**TASK REQUIREMENTS:**
Look through the records and copy each line that has "narkoba" in it.

**Saved entries:**

┌──

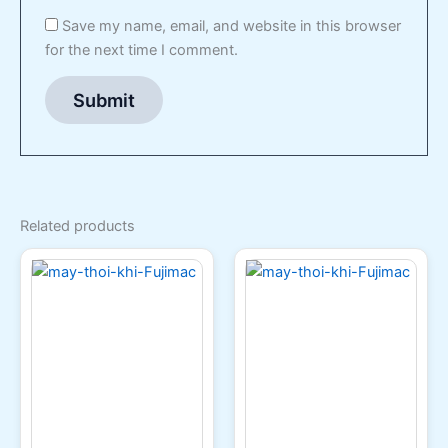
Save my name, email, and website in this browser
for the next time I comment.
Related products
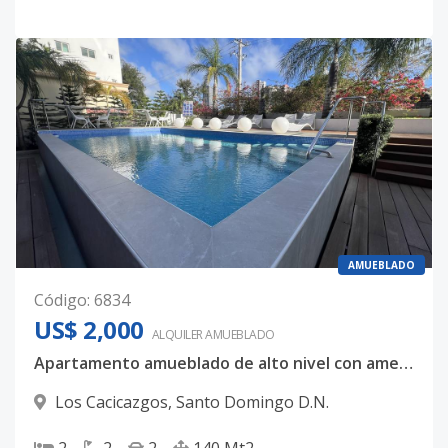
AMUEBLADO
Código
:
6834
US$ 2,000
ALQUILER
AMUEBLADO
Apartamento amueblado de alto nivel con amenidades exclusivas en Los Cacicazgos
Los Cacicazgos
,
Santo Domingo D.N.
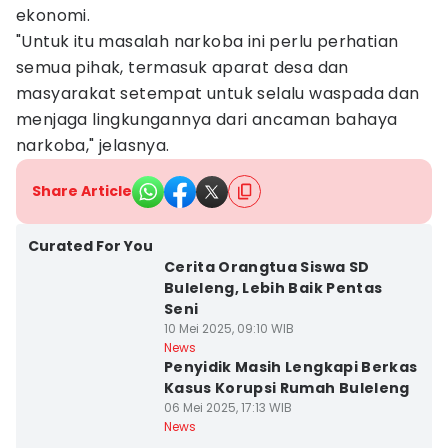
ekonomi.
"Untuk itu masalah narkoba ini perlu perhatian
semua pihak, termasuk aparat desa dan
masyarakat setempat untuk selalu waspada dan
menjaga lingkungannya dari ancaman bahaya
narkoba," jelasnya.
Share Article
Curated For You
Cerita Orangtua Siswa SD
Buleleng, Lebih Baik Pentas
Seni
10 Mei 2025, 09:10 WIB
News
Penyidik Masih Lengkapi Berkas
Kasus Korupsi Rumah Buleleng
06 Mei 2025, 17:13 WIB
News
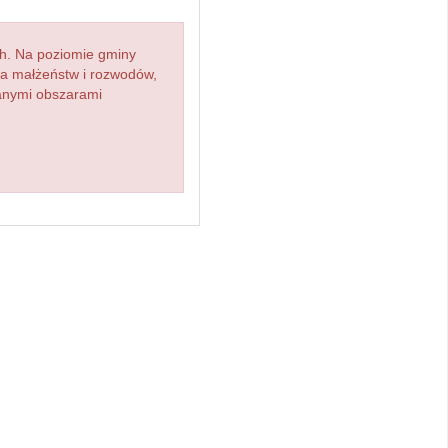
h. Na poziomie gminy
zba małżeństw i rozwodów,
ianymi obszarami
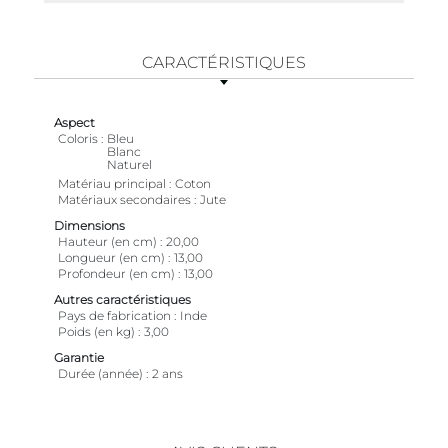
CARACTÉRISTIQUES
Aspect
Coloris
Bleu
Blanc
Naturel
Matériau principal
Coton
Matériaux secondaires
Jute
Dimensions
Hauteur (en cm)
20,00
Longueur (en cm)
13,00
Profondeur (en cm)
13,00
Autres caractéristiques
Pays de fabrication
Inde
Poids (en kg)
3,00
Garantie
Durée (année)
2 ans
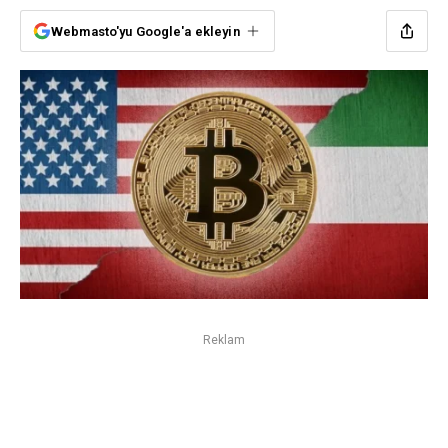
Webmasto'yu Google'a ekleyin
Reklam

└──

**OUTPUT OF THE EXERCISE:**
"Untuk itu masalah narkoba ini perlu perhatian
narkoba," jelasnya.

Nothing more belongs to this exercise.